__Activity__
Images stay out. Everything else in the records is repeated exactly.

-- -- --

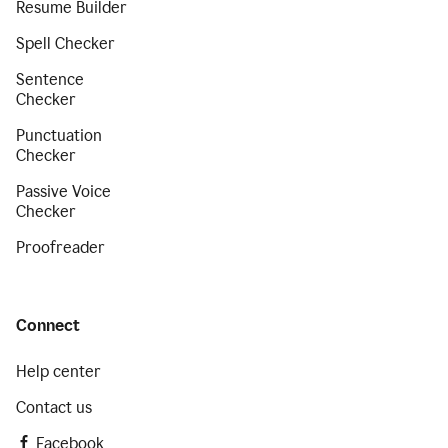
Resume Builder
Spell Checker
Sentence
Checker
Punctuation
Checker
Passive Voice
Checker
Proofreader
Connect
Help center
Contact us
Facebook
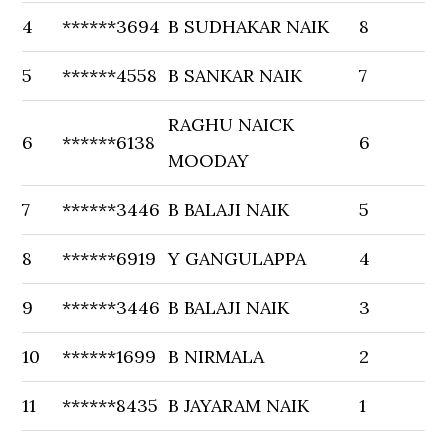
4
******3694
B SUDHAKAR NAIK
8
5
******4558
B SANKAR NAIK
7
RAGHU NAICK
6
******6138
6
MOODAY
7
******3446
B BALAJI NAIK
5
8
******6919
Y GANGULAPPA
4
9
******3446
B BALAJI NAIK
3
10
******1699
B NIRMALA
2
11
******8435
B JAYARAM NAIK
1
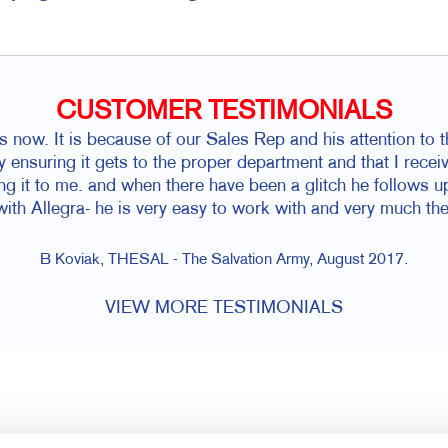
CUSTOMER TESTIMONIALS
s now. It is because of our Sales Rep and his attention to t
y ensuring it gets to the proper department and that I recei
ing it to me. and when there have been a glitch he follows u
 with Allegra- he is very easy to work with and very much the
B Koviak, THESAL - The Salvation Army, August 2017.
VIEW MORE TESTIMONIALS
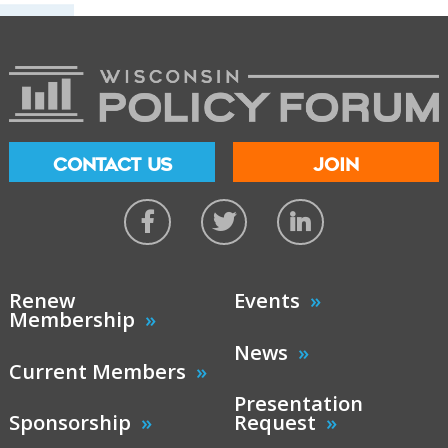
CONTACT US
JOIN
Renew
Events
Membership
News
Current Members
Presentation
Sponsorship
Request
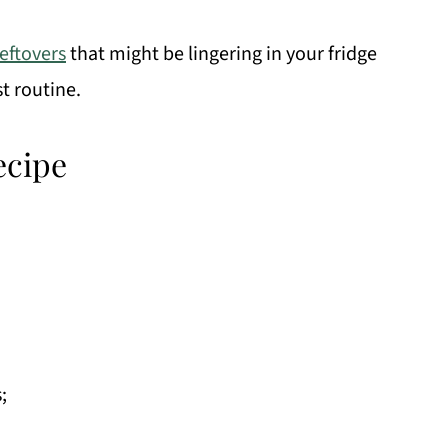
leftovers
that might be lingering in your fridge
t routine.
ecipe
;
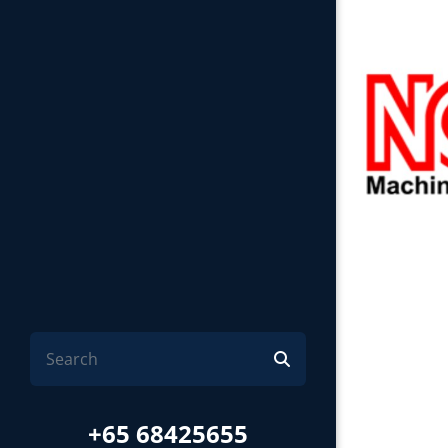
+65 68425655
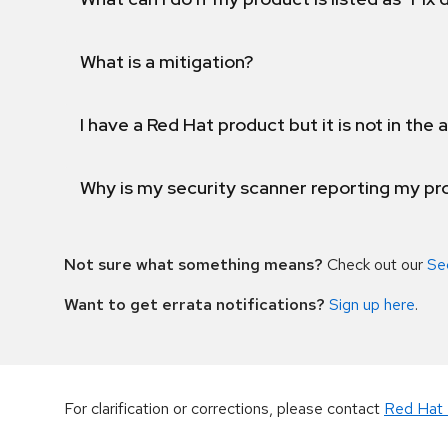
What is a mitigation?
I have a Red Hat product but it is not in the a
Why is my security scanner reporting my pro
Not sure what something means?
Check out our
Se
Want to get errata notifications?
Sign up here
.
For clarification or corrections, please contact
Red Hat 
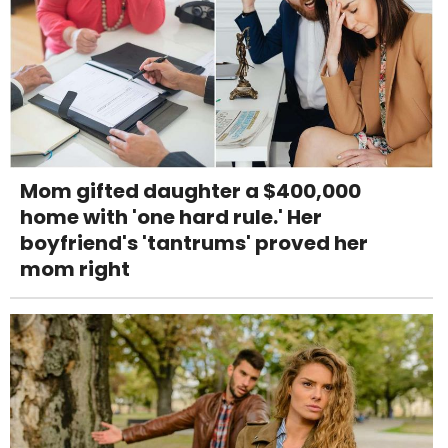
Mom gifted daughter a $400,000
home with 'one hard rule.' Her
boyfriend's 'tantrums' proved her
mom right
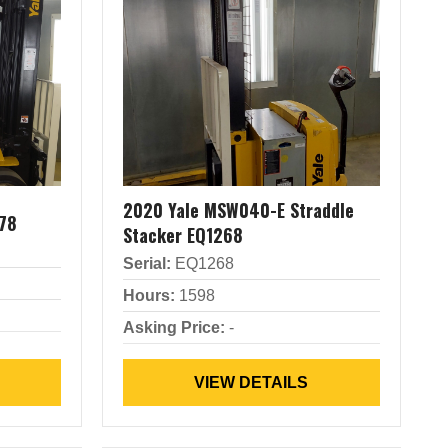
2020 Yale MSW040-E Straddle
78
Stacker EQ1268
Serial:
EQ1268
Hours:
1598
Asking Price:
-
VIEW DETAILS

-- -- --

__Task result__
Resume Builder
Spell Checker
Sentence
Checker
Punctuation
Checker
Passive Voice
Checker
Proofreader
Connect
Help center
Contact us
Facebook
4
******3694
B SUDHAKAR NAIK
8
5
******4558
B SANKAR NAIK
7
RAGHU NAICK
6
******6138
6
MOODAY
7
******3446
B BALAJI NAIK
5
8
******6919
Y GANGULAPPA
4
9
******3446
B BALAJI NAIK
3
10
******1699
B NIRMALA
2
11
******8435
B JAYARAM NAIK
1
CUSTOMER TESTIMONIALS
s now. It is because of our Sales Rep and his attention to t
y ensuring it gets to the proper department and that I recei
ing it to me. and when there have been a glitch he follows u
 with Allegra- he is very easy to work with and very much the
B Koviak, THESAL - The Salvation Army, August 2017.
VIEW MORE TESTIMONIALS
CONTACT US
JOIN
Renew
Events
Membership
News
Current Members
Presentation
Sponsorship
Request
leftovers
that might be lingering in your fridge
t routine.
ecipe
;
+65 68425655
What is a mitigation?
I have a Red Hat product but it is not in the a
Why is my security scanner reporting my pro
Not sure what something means?
Check out our
Se
Want to get errata notifications?
Sign up here
.
For clarification or corrections, please contact
Red Hat 
Mom gifted daughter a $400,000
home with 'one hard rule.' Her
boyfriend's 'tantrums' proved her
mom right
2020 Yale MSW040-E Straddle
78
Stacker EQ1268
Serial:
EQ1268
Hours:
1598
Asking Price:
-
VIEW DETAILS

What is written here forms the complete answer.